“Por la fe” (Heb. 11:7).
Lectura: Heb. 11:8-14.
En el reino de Dios, al cual pertenecemos, las cosas funcionan por medio de la fe. Conseguimos la salvación por medio de la fe. Vivimos cada día por la misma fe. Cuando pecamos recibimos el perdón de nuestros pecados por medio de la fe. Nuestros problemas se solucionan por medio de la fe. Las relaciones se sanan por medio de la fe. Recibimos lo que necesitamos de Dios por medio de la fe. Tenemos paz en nuestros corazones por medio de la fe. Conseguimos las respuestas a nuestras oraciones por medio de la fe. Vivimos por las promesas de Dios por medio de la fe. Vemos al Señor al otro lado de las nubes negras que nos envuelven por medio de la fe. Creemos que Dios está obrando todo para nuestro bien por medio de la fe. Cuando no sentimos nada y parece que Dios esté muy lejos, sabemos que está a nuestro lado por medio de la fe. Prevemos el final de nuestras pruebas por medio de la fe. Creemos que veremos al Señor descendiendo con las nubes para llevarnos a la Casa del Padre por medio de la fe. Tenemos la esperanza de estar con el Señor por toda la eternidad por medio de la fe.

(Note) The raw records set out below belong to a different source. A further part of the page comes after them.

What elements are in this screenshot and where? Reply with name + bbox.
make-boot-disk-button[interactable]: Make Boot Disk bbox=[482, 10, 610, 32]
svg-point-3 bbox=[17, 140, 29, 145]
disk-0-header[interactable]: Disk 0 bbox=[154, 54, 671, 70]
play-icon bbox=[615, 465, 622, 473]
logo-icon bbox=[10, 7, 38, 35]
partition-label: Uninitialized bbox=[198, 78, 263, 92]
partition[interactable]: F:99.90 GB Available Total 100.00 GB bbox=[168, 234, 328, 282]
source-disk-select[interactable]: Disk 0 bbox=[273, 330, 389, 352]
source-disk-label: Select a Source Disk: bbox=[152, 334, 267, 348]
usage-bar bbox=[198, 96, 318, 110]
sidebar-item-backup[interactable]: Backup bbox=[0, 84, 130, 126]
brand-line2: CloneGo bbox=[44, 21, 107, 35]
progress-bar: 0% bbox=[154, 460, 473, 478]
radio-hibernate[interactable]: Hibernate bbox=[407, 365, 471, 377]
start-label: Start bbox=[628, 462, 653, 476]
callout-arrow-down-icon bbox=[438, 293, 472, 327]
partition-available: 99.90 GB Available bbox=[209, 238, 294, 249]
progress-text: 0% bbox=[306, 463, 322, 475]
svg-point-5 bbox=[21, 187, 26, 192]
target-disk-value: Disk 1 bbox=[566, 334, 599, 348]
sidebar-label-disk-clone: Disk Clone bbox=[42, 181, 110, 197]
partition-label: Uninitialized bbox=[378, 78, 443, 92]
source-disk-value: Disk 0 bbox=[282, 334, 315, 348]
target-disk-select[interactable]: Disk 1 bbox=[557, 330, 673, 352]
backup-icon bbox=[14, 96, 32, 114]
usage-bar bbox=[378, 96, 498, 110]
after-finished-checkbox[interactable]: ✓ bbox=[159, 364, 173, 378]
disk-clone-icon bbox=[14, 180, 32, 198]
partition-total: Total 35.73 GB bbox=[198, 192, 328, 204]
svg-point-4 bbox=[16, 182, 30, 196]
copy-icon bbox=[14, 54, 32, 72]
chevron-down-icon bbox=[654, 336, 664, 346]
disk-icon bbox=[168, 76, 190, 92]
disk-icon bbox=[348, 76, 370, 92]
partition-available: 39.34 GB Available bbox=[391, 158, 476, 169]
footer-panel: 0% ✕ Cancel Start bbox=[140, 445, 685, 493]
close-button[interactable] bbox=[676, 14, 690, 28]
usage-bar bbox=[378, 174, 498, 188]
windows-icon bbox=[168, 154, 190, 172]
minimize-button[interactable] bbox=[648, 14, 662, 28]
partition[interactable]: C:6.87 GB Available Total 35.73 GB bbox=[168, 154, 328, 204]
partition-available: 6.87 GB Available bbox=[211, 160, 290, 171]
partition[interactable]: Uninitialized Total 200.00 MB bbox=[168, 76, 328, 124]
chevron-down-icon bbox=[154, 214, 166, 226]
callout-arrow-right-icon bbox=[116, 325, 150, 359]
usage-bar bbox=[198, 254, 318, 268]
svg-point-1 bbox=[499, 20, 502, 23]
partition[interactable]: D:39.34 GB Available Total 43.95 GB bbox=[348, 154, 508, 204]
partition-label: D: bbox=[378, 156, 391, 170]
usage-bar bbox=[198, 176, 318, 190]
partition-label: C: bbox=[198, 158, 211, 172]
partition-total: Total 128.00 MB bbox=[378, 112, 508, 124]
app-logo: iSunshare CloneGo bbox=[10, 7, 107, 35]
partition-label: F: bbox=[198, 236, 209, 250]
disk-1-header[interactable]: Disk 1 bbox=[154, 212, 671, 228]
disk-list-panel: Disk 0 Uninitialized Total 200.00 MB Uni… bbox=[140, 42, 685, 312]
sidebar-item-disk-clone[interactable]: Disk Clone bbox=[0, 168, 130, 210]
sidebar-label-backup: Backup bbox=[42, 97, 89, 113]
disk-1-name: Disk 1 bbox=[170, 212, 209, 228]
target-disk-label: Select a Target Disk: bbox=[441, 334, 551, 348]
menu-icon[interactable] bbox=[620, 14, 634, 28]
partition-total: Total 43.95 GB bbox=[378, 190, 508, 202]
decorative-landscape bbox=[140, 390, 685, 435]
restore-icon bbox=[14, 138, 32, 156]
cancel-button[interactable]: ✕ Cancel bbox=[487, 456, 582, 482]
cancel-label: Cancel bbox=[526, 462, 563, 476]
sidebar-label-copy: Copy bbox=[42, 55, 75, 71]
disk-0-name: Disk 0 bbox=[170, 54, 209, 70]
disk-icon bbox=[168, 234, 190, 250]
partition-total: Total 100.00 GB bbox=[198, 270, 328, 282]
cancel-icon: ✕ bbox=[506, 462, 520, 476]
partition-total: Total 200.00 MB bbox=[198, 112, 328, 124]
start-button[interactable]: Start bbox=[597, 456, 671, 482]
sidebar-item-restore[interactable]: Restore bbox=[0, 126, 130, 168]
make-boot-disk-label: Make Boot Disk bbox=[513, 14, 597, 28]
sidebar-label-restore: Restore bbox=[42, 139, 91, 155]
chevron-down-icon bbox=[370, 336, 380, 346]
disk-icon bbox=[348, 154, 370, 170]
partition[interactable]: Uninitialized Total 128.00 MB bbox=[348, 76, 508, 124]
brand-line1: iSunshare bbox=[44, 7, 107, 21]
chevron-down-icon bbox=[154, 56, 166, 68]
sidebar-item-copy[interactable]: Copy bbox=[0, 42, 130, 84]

Conseguimos todas nuestras victorias por medio de la fe. La Biblia está llena de historias que alimentan nuestra fe. Nos identificamos con los personajes que salen en ellas y creemos que Dios hará por nosotros lo que hizo por ellos. Vamos a mirar algunos que estimulan nuestra fe:
Job. Cuando estamos sufriendo, la experiencia de Job viene a nuestra mente. Lo que nos da esperanza cuando pensamos que el sufrimiento será vitalicio es la pequeña frase que encontramos al final del libro que dice: “Y bendijo Jehová el postrer estado de Job más que el primero” (Job 42:12), y pensamos que esto puede ser verdad de mí también, pues, Job no murió de angustia, porque Dios quitó la aflicción de Job (Job 42:10). Dios tiene el poder para hacer lo mismo conmigo, de un día para otro. Y puedo vivir para ver días de luz y alegría con tanta consolación que la pena anterior se olvide en la felicidad presente de una relación mucho más profunda con Dios debido a lo que hizo en mí por medio de lo que sufrí. Y llegaré a darle las gracias por aquello y comprender su sabiduría al permitirlo.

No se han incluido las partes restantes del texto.